— Records contained in a dataset —
_ _ _ _ _ _ _
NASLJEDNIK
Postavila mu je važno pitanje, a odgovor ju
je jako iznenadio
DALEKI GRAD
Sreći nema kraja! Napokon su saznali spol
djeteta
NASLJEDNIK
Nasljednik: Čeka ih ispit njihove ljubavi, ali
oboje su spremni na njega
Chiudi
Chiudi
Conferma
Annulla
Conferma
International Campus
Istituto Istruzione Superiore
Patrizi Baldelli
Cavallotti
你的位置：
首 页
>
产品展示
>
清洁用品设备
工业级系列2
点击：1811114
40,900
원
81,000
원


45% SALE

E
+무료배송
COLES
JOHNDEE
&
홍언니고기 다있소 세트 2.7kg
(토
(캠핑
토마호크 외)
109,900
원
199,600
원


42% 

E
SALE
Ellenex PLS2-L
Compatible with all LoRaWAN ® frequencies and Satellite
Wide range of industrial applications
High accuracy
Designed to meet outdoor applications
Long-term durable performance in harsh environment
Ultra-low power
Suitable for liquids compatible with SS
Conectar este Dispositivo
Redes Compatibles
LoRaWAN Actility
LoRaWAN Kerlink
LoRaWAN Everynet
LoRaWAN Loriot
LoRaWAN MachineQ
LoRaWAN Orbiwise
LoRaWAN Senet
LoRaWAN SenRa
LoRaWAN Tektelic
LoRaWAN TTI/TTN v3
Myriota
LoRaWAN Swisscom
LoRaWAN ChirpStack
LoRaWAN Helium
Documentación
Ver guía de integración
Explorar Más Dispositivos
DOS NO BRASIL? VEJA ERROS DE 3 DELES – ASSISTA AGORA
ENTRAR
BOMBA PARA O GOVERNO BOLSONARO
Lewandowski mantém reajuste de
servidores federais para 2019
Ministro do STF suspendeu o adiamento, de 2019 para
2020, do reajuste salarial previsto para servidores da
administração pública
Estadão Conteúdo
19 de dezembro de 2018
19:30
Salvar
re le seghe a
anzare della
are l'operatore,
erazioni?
_ _ _ _ _ _ _
— TASK —
Where a line of the data above includes "with", copy that line.

— OUTPUT BELOW —
Compatible with all LoRaWAN ® frequencies and Satellite
Suitable for liquids compatible with SS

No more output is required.